Let me introduce to you the examples and principles of Curl multi-threading. Please tell me if I’m wrong
I believe many people are having headaches about the curl_multi family of functions that are unclear in the PHP manual. They have few documents and the examples given are so simple that you have no way to learn from them. I have also searched many web pages and found nothing. See a complete application example.
curl_multi_add_handle
curl_multi_close
curl_multi_exec
curl_multi_getcontent
curl_multi_info_read
curl_multi_init
curl_multi_remove_handle
curl_multi_select
Generally speaking, think of using these functions , the purpose should obviously be You need to request multiple URLs at the same time instead of requesting them one by one. Otherwise, it is better to loop and adjust curl_exec yourself.
The steps are summarized as follows:
Step 1: Call curl_multi_init
Step 2: Call curl_multi_add_handle in a loop
It should be noted in this step that the second parameter of curl_multi_add_handle is a subhandle derived from curl_init .
Step 3: Continue to call curl_multi_exec
Step 4: Call curl_multi_getcontent in a loop to obtain the results as needed
Step 5: Call curl_multi_remove_handle, and call curl_close for each word handle
Step 6: Call curl_multi_close
Here is an example from the PHP manual:
Features of this class:
The operation is very stable.
If you set a concurrency, you will always work with this concurrency number, even if you add tasks through the callback function, it will not be affected.

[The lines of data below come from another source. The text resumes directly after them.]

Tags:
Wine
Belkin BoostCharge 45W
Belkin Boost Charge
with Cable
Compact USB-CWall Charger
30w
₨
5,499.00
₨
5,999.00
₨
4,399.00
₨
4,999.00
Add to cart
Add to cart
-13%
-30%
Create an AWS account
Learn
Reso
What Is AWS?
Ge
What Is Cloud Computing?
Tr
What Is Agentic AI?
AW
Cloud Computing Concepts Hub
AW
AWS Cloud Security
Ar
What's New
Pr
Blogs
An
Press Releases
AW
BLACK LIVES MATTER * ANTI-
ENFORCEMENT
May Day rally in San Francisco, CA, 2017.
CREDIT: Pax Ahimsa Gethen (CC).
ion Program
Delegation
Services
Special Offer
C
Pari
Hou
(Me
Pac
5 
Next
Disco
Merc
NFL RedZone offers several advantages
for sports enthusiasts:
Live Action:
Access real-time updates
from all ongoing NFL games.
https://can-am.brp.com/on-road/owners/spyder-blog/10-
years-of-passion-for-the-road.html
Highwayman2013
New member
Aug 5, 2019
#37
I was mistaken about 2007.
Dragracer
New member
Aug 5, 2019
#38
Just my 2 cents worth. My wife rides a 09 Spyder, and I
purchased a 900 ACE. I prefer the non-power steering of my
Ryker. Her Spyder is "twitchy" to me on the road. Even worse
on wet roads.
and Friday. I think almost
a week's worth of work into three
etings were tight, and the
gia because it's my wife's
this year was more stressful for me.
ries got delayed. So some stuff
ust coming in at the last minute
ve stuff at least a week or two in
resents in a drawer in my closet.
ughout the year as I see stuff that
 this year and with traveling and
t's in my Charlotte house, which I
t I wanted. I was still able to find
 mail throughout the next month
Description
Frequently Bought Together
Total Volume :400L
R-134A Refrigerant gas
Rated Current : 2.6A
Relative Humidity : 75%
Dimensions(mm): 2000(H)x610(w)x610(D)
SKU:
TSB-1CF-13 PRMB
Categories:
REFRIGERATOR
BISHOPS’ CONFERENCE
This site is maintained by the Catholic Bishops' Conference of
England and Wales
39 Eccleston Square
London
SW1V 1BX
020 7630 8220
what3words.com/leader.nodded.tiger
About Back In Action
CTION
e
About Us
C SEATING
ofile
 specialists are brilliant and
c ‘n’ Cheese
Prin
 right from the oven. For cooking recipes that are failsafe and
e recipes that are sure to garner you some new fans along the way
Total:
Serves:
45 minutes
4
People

The CPU usage is extremely low, and most of the CPU is consumed in the user's callback function.
The memory utilization is high and the number of tasks is large (15W tasks will occupy more than 256M of memory). You can use the callback function to add tasks, and the number is customized.
Can occupy the bandwidth to the maximum extent.
Chained tasks, such as a task that needs to collect data from multiple different addresses, can be completed in one go through callbacks.
Able to make multiple attempts for CURL errors, the number of times can be customized (CURL errors are likely to occur at the beginning due to large concurrency, and CURL errors may also occur due to network conditions or the stability of the other party's server).
The callback function is quite flexible and can perform multiple types of tasks at the same time (such as downloading files, crawling web pages, and analyzing 404 can be performed simultaneously in one PHP process).
It is very easy to customize the task type, such as checking 404, getting the last URL of the redirect, etc.
You can set up cache to challenge product integrity.
Disadvantages:
Cannot make full use of multi-core CPU (it can be solved by opening multiple processes, and you need to handle logic such as task division by yourself).
The maximum concurrency is 500 (or 512?). After testing, it is an internal limit of CURL. Exceeding the maximum concurrency will always result in a failure.
Currently there is no resume function.
The current task is atomic, and it is not possible to divide a large file into several parts and open separate threads to download them.